Start of Block
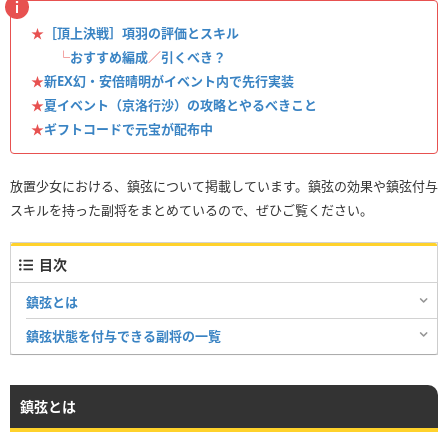
★
［頂上決戦］項羽の評価とスキル
└
おすすめ編成
／
引くべき？
★
新EX幻・安倍晴明がイベント内で先行実装
★
夏イベント（京洛行沙）の攻略とやるべきこと
★
ギフトコードで元宝が配布中
放置少女における、鎮弦について掲載しています。鎮弦の効果や鎮弦付与
スキルを持った副将をまとめているので、ぜひご覧ください。
目次
鎮弦とは
鎮弦状態を付与できる副将の一覧
鎮弦とは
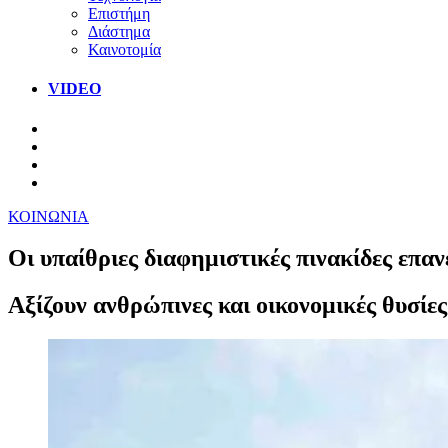
Επιστήμη
Διάστημα
Καινοτομία
VIDEO
ΚΟΙΝΩΝΙΑ
Οι υπαίθριες διαφημιστικές πινακίδες επα
Αξίζουν ανθρώπινες και οικονομικές θυσίες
End of Block
> _PROBLEM STATEMENT_
What is needed is the full material, retyped unchanged, with no pictures in it.

> _OUTPUT_
★
［頂上決戦］項羽の評価とスキル
└
おすすめ編成
／
引くべき？
★
新EX幻・安倍晴明がイベント内で先行実装
★
夏イベント（京洛行沙）の攻略とやるべきこと
★
ギフトコードで元宝が配布中
放置少女における、鎮弦について掲載しています。鎮弦の効果や鎮弦付与
スキルを持った副将をまとめているので、ぜひご覧ください。
目次
鎮弦とは
鎮弦状態を付与できる副将の一覧
鎮弦とは
Επιστήμη
Διάστημα
Καινοτομία
VIDEO
ΚΟΙΝΩΝΙΑ
Οι υπαίθριες διαφημιστικές πινακίδες επα
Αξίζουν ανθρώπινες και οικονομικές θυσίες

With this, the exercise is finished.